We are moving to Spain soon and are looking within a 25 miles radius of Malaga. Can anyone tell me what areas have good, fast internet connection please? I know that alot of areas have little or non.


----------



## JeanP (Sep 11, 2010)

I am going on a fact finding trip to Malaga and Alicante, first Malaga and from what I have heard the internet speed is fairly decent, unless you close or in a rural area/in a town surrounded mainly by mountains. I could be wrong but from what I have read Malaga is decent.


----------



## dunmovin (Dec 19, 2008)

In towns, it's generally not a problem, but in the countryside, unless the house has an existing phone Telefonica can be ..... well a better name for them is telefrustration...reticent about giving you a line and despite what you might have been told, they are the only onnes who can install a line. It's pointless asking them if they will agree that they can do it then find excuses or delay for YEARS (this happened to myself and two other people Iknow) the other option is a mobile dongle which might give you up to 3mbs, but that is dependant on the network, their coverage and sometimes even the weather.


----------



## 90199 (Mar 21, 2010)

Some of the bars are now offering free wifi, before we connected by landline, we did our internet thingy in the bar with our laptop.
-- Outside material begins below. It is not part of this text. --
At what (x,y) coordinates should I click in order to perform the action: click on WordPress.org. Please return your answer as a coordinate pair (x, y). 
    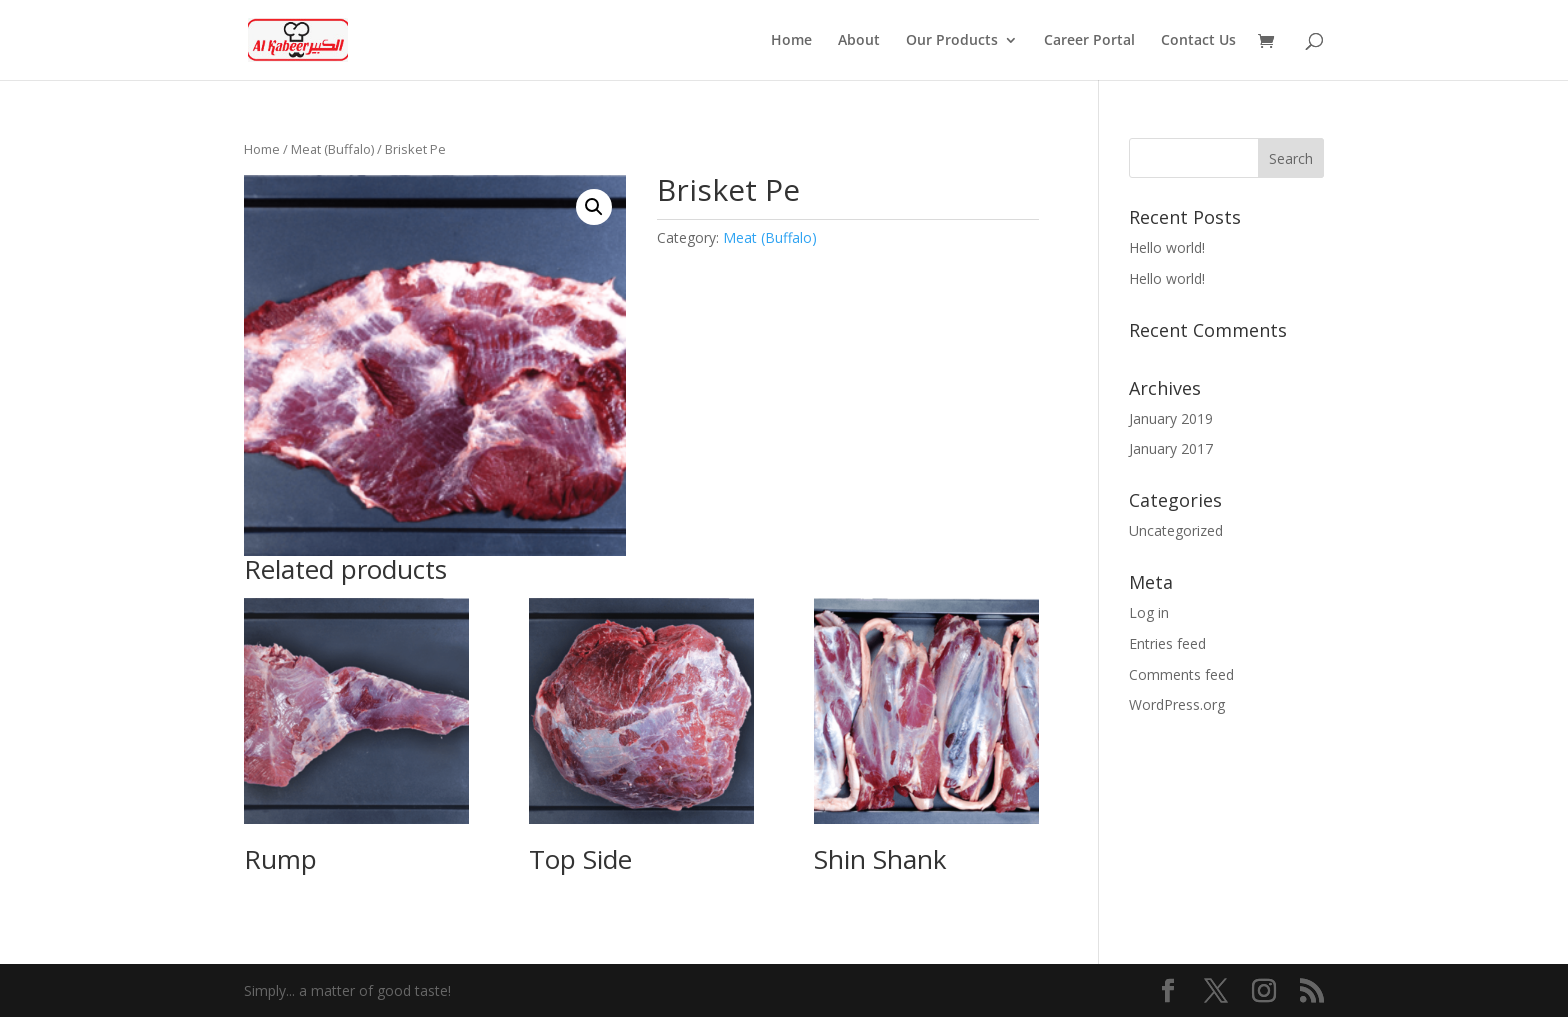
    Looking at the image, I should click on (1177, 704).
I would give that a go first, buy a beer or whatever and talk to your Aunty Maude in Melbourne,

Hepa


----------



## Alcalaina (Aug 6, 2010)

Nearly all all towns in Andalucia with a population less than 10,000 have a "Guadalinfo" office which offers a free internet service. This is financed by the Junta de Andalucia and is intended to make the internet more widely available outside big cities. They are used by all ages, from schoolchildren to silver surfers.

You can get a list of centres here:

Guadalinfo

This should help you till you get your connection set up! Not as much fun as a bar or cafe, but it's free.


----------